Traditional methods for CSF flow quantification, such as manual region-of-interest (ROI) delineation or simple intensity thresholding, are inherently labor-intensive, highly susceptible to inter-operator variability, and can significantly impact reproducibility [
36]. Our integrated AI framework directly addresses these limitations. The initial YOLOv4 detection provides a robust and rapid method for identifying CSF spaces, minimizing the inclusion of non-CSF tissues. Subsequently, the application of ICA allows for the robust separation of the underlying CSF flow signal from confounding physiological noise and artifacts, a common challenge in phase-contrast MRI data [
27]. Complementing this, PUBS leverages the intrinsic pulsatile nature of CSF flow to refine segmentation and extract flow parameters, adapting to individual patient dynamics without requiring external reference waveforms [
28,
37,
38]. This yields a fully automated workflow that reduces manual segmentation time and variability, ensuring high reproducibility [
28,
36,
39,
40]. Building on the principles, our AI-driven uses pulsatility features directly from the phase-contrast data, making it more adaptable and robust than methods dependent on fixed reference waveforms and enabling rapid and consistent extraction of CSF flow parameters across consecutive scans [
21,
41]. This methodological advancement not only enhances the diagnostic utility of CSF flow metrics but also lays a critical groundwork for future individualized treatment planning by providing highly standardized and reliable quantitative data.
5. Limitations
This study has several limitations. The sample size was relatively small, and although follow-up MRI data were available for most patients, the follow-up period was limited in duration. Moreover, the classification of “recovered” patients relied on short-term clinical and imaging resolution, without the longitudinal tracking of outcomes. Future research should validate these findings in larger, prospectively enrolled cohorts with extended follow-up to assess symptom recurrence and the sustained response to EBP treatment. Additionally, integrating CSF flow parameters with anatomical characteristics of the leak may improve the predictive accuracy of models assessing EBP efficacy.

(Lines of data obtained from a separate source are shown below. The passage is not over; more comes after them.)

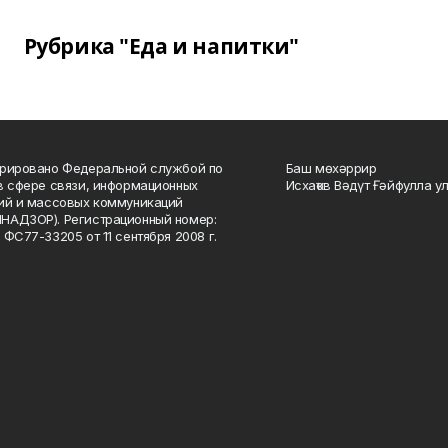
Рубрика "Еда и напитки"
рировано Федеральной службой по
Баш мөхәррир
в сфере связи, информационных
Исхаҡов Вәдүт Ғәйфулла у
ий и массовых коммуникаций
НАДЗОР). Регистрационный номер:
 ФС77-33205 от 11 сентября 2008 г.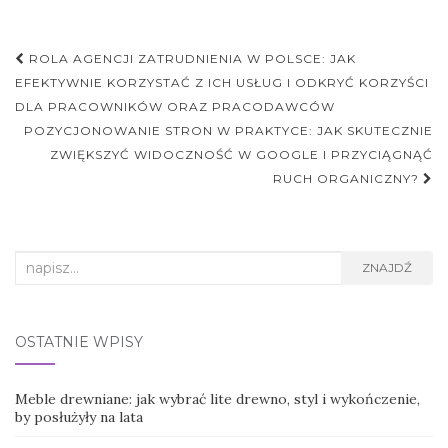
Nawigacja
ROLA AGENCJI ZATRUDNIENIA W POLSCE: JAK
postu
EFEKTYWNIE KORZYSTAĆ Z ICH USŁUG I ODKRYĆ KORZYŚCI
DLA PRACOWNIKÓW ORAZ PRACODAWCÓW
POZYCJONOWANIE STRON W PRAKTYCE: JAK SKUTECZNIE
ZWIĘKSZYĆ WIDOCZNOŚĆ W GOOGLE I PRZYCIĄGNĄĆ
RUCH ORGANICZNY?
Search
ZNAJDŹ
for:
OSTATNIE WPISY
Meble drewniane: jak wybrać lite drewno, styl i wykończenie,
by posłużyły na lata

On the other hand, the nearly perfect AUC for the post-1st-EBP classification likely reflects the small sample (n = 25; 13 responders, 12 non-responders) and the limited overlap of the CSF flow metric between groups. Because thresholds were derived on the same dataset, overfitting and optimism are possible. These findings should be interpreted as hypothesis-generating and confirmed in larger, prospective cohorts with external/temporal validation. Accordingly, we will report bootstrap 95% CIs and cross-validated performance to quantify uncertainty and reduce optimism.
Future work should validate these observations in larger, prospectively enrolled, multi-center cohorts with external and temporal validation, ideally across different vendors and field strengths (1.5 T/3 T) to assess generalizability. Integrating cervical CSF-flow metrics with anatomical leak characteristics (leak type and level, SLEC status, CSF–venous fistula) and patient covariates (e.g., age, sex, blood pressure) may yield more robust prediction of first-EBP success versus first-EBP failure. Finally, test–retest repeatability and inter-reader robustness of the automated pipeline should be quantified, with code and parameter presets made available for reproducibility.